Nocturia is voiding that is preceded and followed by sleep; ≥2 voids/night is clinically significant. It is associated with decreased survival and quality of life, poor sleep efficiency, depression, metabolic syndrome, and falls. A voiding diary classifies it into nocturnal polyuria, decreased bladder capacity, or global polyuria.
Diagnosis and Evaluation
- History — nocturia may signal systemic illness (hypertension, diabetes, heart/kidney disease). Drugs causing it include those raising urine output (SSRIs, tetracyclines, calcium-channel blockers, lithium, and mistimed diuretics — give mid-afternoon), CNS stimulants/insomnia-causing agents, and direct bladder toxins (ketamine, cyclophosphamide).
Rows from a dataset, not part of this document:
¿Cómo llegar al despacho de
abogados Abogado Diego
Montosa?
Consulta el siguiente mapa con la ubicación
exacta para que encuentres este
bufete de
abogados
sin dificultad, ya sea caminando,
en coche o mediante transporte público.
- Exam — peripheral edema (cardiac, nephrotic, venous) and obesity/short neck (possible obstructive sleep apnea).
- Voiding diary is the most useful tool.
Nocturnal Polyuria
Defined as nocturnal urine volume >20–33% of the 24-h total (age-dependent: ~14% at <25, ~34% at >65), >6.4 mL/kg, or >54 mL/hr.
- Causes: diuretics (timing), congestive heart failure, obstructive sleep apnea (hypoxia → ↑ ANP → ↑ sodium/water excretion; a common cause), diabetes mellitus, excessive nighttime fluids, and peripheral edema.
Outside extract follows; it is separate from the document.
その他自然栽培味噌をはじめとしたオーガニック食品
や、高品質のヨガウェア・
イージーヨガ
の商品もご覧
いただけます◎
- Management: treat comorbidities (CPAP for OSA can improve nocturia); conservative measures (stop fluids 4 h before bed, compression stockings, mid-afternoon diuretics); and medical therapy — desmopressin (bedtime V2 antidiuresis; hyponatremia risk <1% at age <65 vs 8% at >65; melt dose 50 μg males, 25 μg females; monitor sodium baseline, day 7, day 28, then q6 months) or imipramine (use cautiously — arrhythmia, QTc prolongation, rare sudden death).
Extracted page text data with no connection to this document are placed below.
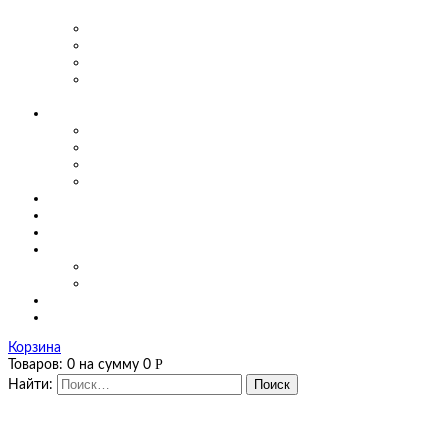
предприятиях
Маятниковые двери для производства
Маятниковые двери в заведениях общепита
Маятниковые двери в больницах
Маятниковые двери на мясоперерабатывающих
производствах
О компании
Сертификаты
Фото, видео
Наши работы
Новости
Цены
Полезная информация
Оплата и доставка
Калькуляторы
Калькулятор завес
Калькулятор мягких окон и штор ПВХ
Контакты
Корзина
Р
Товаров:
0
на сумму
0
Найти:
Decreased Bladder Capacity
Nocturnal urine volume exceeds nocturnal bladder capacity. The Nocturnal Bladder Capacity Index (NBCi) = actual nightly voids − predicted nightly voids, where predicted = (Nocturia Index − 1) and Nocturia Index = nocturnal urine volume ÷ maximum voided volume; NBCi >0 indicates a small nocturnal capacity. Causes (11) include stones, cystitis (bacterial/interstitial/TB/radiation), cancer, BOO, neurogenic bladder, low compliance, medications (xanthines, β-blockers), idiopathic nocturnal DO, anxiety, and learned voiding dysfunction. Management targets the cause; TURP is superior to tamsulosin for BPH-related nocturia.
Global Polyuria
24-h output >40 mL/kg causing both daytime frequency and nocturia. Causes: primary polydipsia, diabetes mellitus, and diabetes insipidus (central — ADH deficiency from hypothalamic/pituitary injury; nephrogenic — normal ADH but unresponsive kidneys).
Self-Test
1. Define nocturia and the clinically significant threshold. Voiding preceded and followed by sleep; ≥2 voids/night is significant.
2. How are the causes of nocturia categorized? Nocturnal polyuria, decreased bladder capacity, and global polyuria.
3. Give the definitions of nocturnal polyuria. Nocturnal urine >20–33% of the 24-h total (age-dependent), >6.4 mL/kg, or >54 mL/hr.
4. Medications for nocturnal polyuria, their MOA, and most serious AE? Desmopressin (V2-receptor antidiuresis; serious AE hyponatremia) and imipramine (TCA; serious AE arrhythmia).
5. Define global polyuria and list its causes. 24-h output >40 mL/kg; primary polydipsia, diabetes mellitus, diabetes insipidus.